Das Verfahren bezüglich Umsatzsteuer 1999 und 2001 wurde durch Beschluss vom 13.04.2004 abgetrennt und wird unter dem Az. 11 V 2116/04 A(U) fortgeführt.

II.

Der Antrag ist teilweise begründet.

Gemäß § 69 Abs. 3 i.V.m. Abs. 2 Finanzgerichtsordnung (FGO) soll die Aussetzung der Vollziehung erfolgen, wenn ernstliche Zweifel an der Rechtmäßigkeit des angefochtenen Verwaltungsaktes bestehen oder wenn die Vollziehung für den Betroffenen eine unbillige, nicht durch überwiegende öffentliche Interessen gebotene Härte zur Folge hätte. Ernstliche Zweifel bestehen, wenn eine summarische Prüfung ergibt, dass neben für die Rechtmäßigkeit sprechenden Umständen gewichtige gegen die Rechtmäßigkeit sprechende Gründe zu Tage treten, die Unentschiedenheit oder Unsicherheit in der Beurteilung der Rechtsfragen oder Unklarheit in der Beurteilung der Tatfragen auslösen. Der Erfolg braucht nicht wahrscheinlicher zu sein als der Misserfolg. Es brauchen insbesondere nicht erhebliche Zweifel in dem Sinne zu bestehen, dass eine Aufhebung des Verwaltungsaktes mit großer Wahrscheinlichkeit zu erwarten ist, vielmehr genügt es, dass der Erfolg des Rechtsbehelfs im summarischen Verfahren ebensowenig auszuschließen ist, wie sein Misserfolg (vgl. Tipke-Kruse, Abgabenordnung und Finanzgerichtsordnung, § 69 FGO Tz. 89 mit Nachweisen der Rechtsprechung des Bundesfinanzhofs).

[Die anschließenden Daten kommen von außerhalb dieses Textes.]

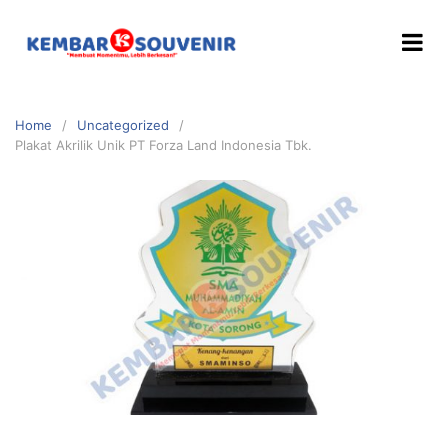
Home
Uncategorized
Plakat Akrilik Unik PT Forza Land Indonesia Tbk.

Bei der gebotenen summarischen Prüfung bestehen ernstliche Zweifel an der Rechmäßigkeit der Umsatzsteuererhöhung in Höhe von 2.068,97 DM wegen nicht vollständig erklärter Betriebseinnahmen. Eine Aussetzung der Vollziehung ist jedoch nur in Höhe der Zahllast des Umsatzsteuerbescheides vom 07.01.2004 (343,49 EUR) möglich.

Auf Grund des Vortrages des Antragsgegners ist für den Senat nicht mit hinreichender Wahrscheinlichkeit erkennbar, dass der Antragsgegner auf Grund des Chi-Quadrat-Testes und des Zeitreihenvergleichs zu einer Hinzuschätzung berechtigt war. Es ist insbesondere nicht erkennbar, ob der Chi-Quadrat-Test mit der notwendigen Anzahl von Werten durchgeführt worden ist. Wie das Finanzgericht Münster in seinen Beschluss vom 14. August 2003 8 V 2651/03 E, U, EFG 2004, 9 zutreffend ausgeführt hat, ist der Chi-Quadrat-Test keine von der Rechtsprechung anerkannte Methode, eine Einnahmenmanipulation sicher zu belegen. Der Chi-Quadrat-Test ist daher bei summarischer Prüfung auch nicht geeignet, die Ordnungsmäßigkeit einer Buchführung zu verwerfen. Bezüglich des Zeitreihenvergleichs hat der Antragsgegner lediglich pauschal dargelegt, dass der Zeitreihenvergleich für einen "10-Wochenzeitraum" durchgeführt worden sei und dieses Verfahren seiner Ansicht nach grundsätzlich geeignet sei, Hinzuschätzungen zu rechtfertigen. Diese Darlegungen genügen jedoch nicht, um eine Überprüfung des Zeitreihenvergleichs durch das Gericht vorzunehmen. So wurde z.B. nicht dargelegt, warum der ausgewählte Zeitraum repräsentativ sein soll (vgl. FG Münster, Beschluss vom 11.2.2000 9 V 5542/99 K,U,F, DStRE 2000,549 ). Wie bereits in den Beschlüssen vom 05.03.2004 zu den Az. 11 V 610/04 A (E) und 11 V 612/04 A (E) dargelegt, ist es im summarischen Verfahren nicht Aufgabe des Gerichts, Feststellungen aus umfangreichen Akten zu treffen, ohne dass diese zuvor von den Beteiligten hinreichend aufbereitet wurden.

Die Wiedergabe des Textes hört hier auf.